**What is expected**
Please print every record exactly as it stands, leaving out the pictures.

**Data for the task**
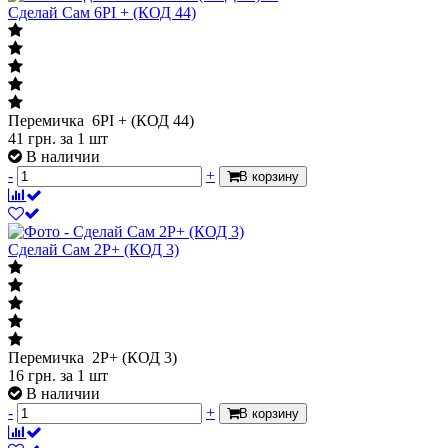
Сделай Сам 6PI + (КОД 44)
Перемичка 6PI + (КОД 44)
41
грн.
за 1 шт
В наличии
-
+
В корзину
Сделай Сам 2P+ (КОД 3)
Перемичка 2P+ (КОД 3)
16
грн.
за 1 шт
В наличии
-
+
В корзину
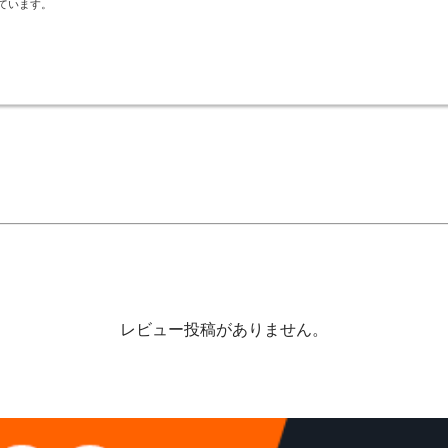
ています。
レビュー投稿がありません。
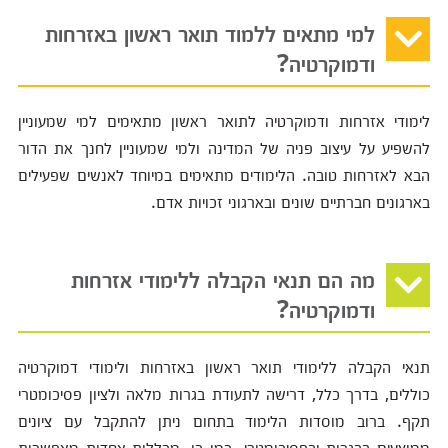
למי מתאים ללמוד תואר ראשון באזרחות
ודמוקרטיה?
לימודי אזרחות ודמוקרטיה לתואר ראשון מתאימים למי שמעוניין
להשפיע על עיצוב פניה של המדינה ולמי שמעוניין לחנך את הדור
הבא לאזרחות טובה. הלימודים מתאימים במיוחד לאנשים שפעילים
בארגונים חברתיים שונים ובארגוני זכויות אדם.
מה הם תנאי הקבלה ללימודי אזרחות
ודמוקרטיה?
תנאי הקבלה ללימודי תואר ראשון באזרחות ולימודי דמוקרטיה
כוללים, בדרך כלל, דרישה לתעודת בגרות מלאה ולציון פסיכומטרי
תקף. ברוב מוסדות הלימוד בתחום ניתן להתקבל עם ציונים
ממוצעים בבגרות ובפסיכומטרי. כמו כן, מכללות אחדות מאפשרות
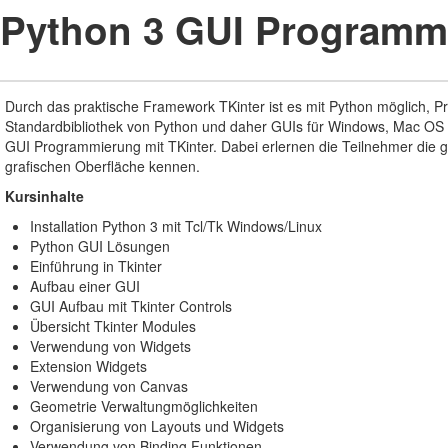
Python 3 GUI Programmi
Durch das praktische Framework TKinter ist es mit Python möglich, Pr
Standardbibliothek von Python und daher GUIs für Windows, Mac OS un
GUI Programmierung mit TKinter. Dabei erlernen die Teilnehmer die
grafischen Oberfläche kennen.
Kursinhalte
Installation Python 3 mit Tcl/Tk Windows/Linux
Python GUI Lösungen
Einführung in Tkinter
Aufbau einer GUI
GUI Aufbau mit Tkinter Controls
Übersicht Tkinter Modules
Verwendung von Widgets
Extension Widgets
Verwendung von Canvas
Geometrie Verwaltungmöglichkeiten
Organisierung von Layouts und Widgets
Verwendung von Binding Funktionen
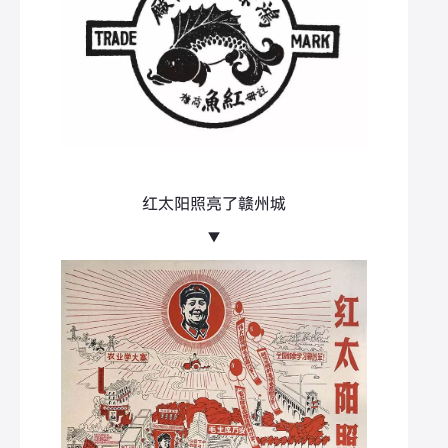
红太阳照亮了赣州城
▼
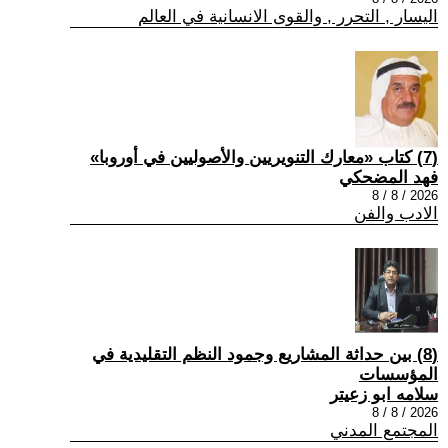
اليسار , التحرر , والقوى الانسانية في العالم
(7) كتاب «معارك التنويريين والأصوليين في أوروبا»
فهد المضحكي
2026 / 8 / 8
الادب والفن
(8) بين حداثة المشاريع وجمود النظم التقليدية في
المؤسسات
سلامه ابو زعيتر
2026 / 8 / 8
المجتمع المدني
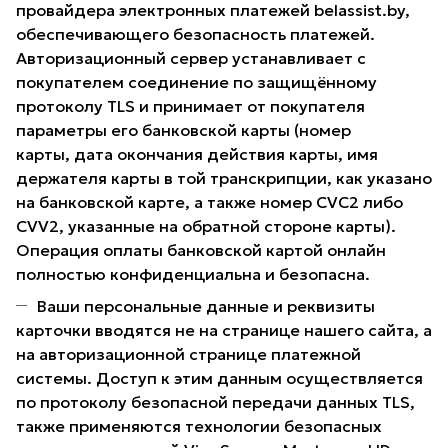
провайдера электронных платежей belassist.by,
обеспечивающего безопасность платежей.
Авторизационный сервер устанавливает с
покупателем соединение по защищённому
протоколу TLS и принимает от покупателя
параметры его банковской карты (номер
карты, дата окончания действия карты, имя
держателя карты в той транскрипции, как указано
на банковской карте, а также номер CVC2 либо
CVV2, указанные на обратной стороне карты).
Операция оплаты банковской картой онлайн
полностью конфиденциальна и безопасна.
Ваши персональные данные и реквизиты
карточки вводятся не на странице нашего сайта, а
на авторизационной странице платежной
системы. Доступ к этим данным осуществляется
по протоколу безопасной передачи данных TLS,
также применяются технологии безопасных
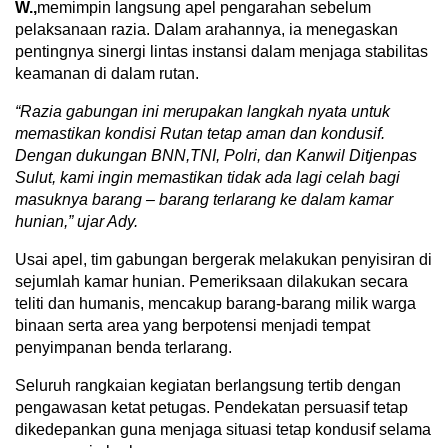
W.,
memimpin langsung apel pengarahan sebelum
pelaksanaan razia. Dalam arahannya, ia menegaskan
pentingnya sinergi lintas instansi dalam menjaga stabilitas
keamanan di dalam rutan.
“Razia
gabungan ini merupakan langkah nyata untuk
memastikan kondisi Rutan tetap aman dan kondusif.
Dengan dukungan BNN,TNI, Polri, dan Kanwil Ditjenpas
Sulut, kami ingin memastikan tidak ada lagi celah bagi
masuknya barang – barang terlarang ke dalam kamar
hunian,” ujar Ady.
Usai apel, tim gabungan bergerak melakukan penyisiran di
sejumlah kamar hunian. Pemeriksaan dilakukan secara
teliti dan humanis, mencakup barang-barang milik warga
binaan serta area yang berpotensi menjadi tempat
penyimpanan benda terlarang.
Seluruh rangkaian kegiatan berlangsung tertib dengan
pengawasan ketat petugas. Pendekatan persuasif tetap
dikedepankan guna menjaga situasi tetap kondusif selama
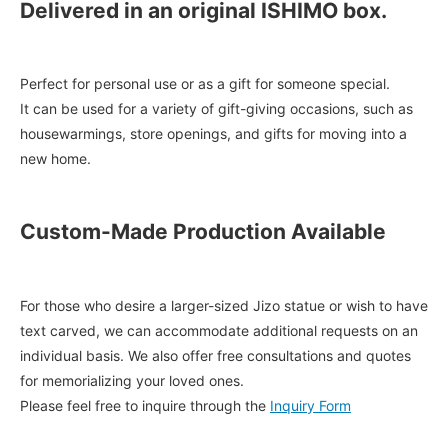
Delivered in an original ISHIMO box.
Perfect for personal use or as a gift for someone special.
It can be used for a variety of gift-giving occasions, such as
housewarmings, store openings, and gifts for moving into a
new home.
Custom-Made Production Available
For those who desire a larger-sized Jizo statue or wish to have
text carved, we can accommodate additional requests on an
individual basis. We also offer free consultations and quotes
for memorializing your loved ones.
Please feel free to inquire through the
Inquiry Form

**Finished exercise**
Сделай Сам 6PI + (КОД 44)
Перемичка 6PI + (КОД 44)
41
грн.
за 1 шт
В наличии
-
+
В корзину
Сделай Сам 2P+ (КОД 3)
Перемичка 2P+ (КОД 3)
16
грн.
за 1 шт
В наличии
-
+
В корзину
ています。
レビュー投稿がありません。
למי מתאים ללמוד תואר ראשון באזרחות
ודמוקרטיה?
לימודי אזרחות ודמוקרטיה לתואר ראשון מתאימים למי שמעוניין
להשפיע על עיצוב פניה של המדינה ולמי שמעוניין לחנך את הדור
הבא לאזרחות טובה. הלימודים מתאימים במיוחד לאנשים שפעילים
בארגונים חברתיים שונים ובארגוני זכויות אדם.
מה הם תנאי הקבלה ללימודי אזרחות
ודמוקרטיה?
תנאי הקבלה ללימודי תואר ראשון באזרחות ולימודי דמוקרטיה
כוללים, בדרך כלל, דרישה לתעודת בגרות מלאה ולציון פסיכומטרי
תקף. ברוב מוסדות הלימוד בתחום ניתן להתקבל עם ציונים
ממוצעים בבגרות ובפסיכומטרי. כמו כן, מכללות אחדות מאפשרות
Python 3 GUI Programmi
Durch das praktische Framework TKinter ist es mit Python möglich, Pr
Standardbibliothek von Python und daher GUIs für Windows, Mac OS un
GUI Programmierung mit TKinter. Dabei erlernen die Teilnehmer die
grafischen Oberfläche kennen.
Kursinhalte
Installation Python 3 mit Tcl/Tk Windows/Linux
Python GUI Lösungen
Einführung in Tkinter
Aufbau einer GUI
GUI Aufbau mit Tkinter Controls
Übersicht Tkinter Modules
Verwendung von Widgets
Extension Widgets
Verwendung von Canvas
Geometrie Verwaltungmöglichkeiten
Organisierung von Layouts und Widgets
Verwendung von Binding Funktionen
红太阳照亮了赣州城
▼
اليسار , التحرر , والقوى الانسانية في العالم
(7) كتاب «معارك التنويريين والأصوليين في أوروبا»
فهد المضحكي
2026 / 8 / 8
الادب والفن
(8) بين حداثة المشاريع وجمود النظم التقليدية في
المؤسسات
سلامه ابو زعيتر
2026 / 8 / 8
المجتمع المدني
провайдера электронных платежей belassist.by,
обеспечивающего безопасность платежей.
Авторизационный сервер устанавливает с
покупателем соединение по защищённому
протоколу TLS и принимает от покупателя
параметры его банковской карты (номер
карты, дата окончания действия карты, имя
держателя карты в той транскрипции, как указано
на банковской карте, а также номер CVC2 либо
CVV2, указанные на обратной стороне карты).
Операция оплаты банковской картой онлайн
полностью конфиденциальна и безопасна.
Ваши персональные данные и реквизиты
карточки вводятся не на странице нашего сайта, а
на авторизационной странице платежной
системы. Доступ к этим данным осуществляется
по протоколу безопасной передачи данных TLS,
также применяются технологии безопасных
W.,
memimpin langsung apel pengarahan sebelum
pelaksanaan razia. Dalam arahannya, ia menegaskan
pentingnya sinergi lintas instansi dalam menjaga stabilitas
keamanan di dalam rutan.
“Razia
gabungan ini merupakan langkah nyata untuk
memastikan kondisi Rutan tetap aman dan kondusif.
Dengan dukungan BNN,TNI, Polri, dan Kanwil Ditjenpas
Sulut, kami ingin memastikan tidak ada lagi celah bagi
masuknya barang – barang terlarang ke dalam kamar
hunian,” ujar Ady.
Usai apel, tim gabungan bergerak melakukan penyisiran di
sejumlah kamar hunian. Pemeriksaan dilakukan secara
teliti dan humanis, mencakup barang-barang milik warga
binaan serta area yang berpotensi menjadi tempat
penyimpanan benda terlarang.
Seluruh rangkaian kegiatan berlangsung tertib dengan
pengawasan ketat petugas. Pendekatan persuasif tetap
dikedepankan guna menjaga situasi tetap kondusif selama
Delivered in an original ISHIMO box.
Perfect for personal use or as a gift for someone special.
It can be used for a variety of gift-giving occasions, such as
housewarmings, store openings, and gifts for moving into a
new home.
Custom-Made Production Available
For those who desire a larger-sized Jizo statue or wish to have
text carved, we can accommodate additional requests on an
individual basis. We also offer free consultations and quotes
for memorializing your loved ones.
Please feel free to inquire through the
Inquiry Form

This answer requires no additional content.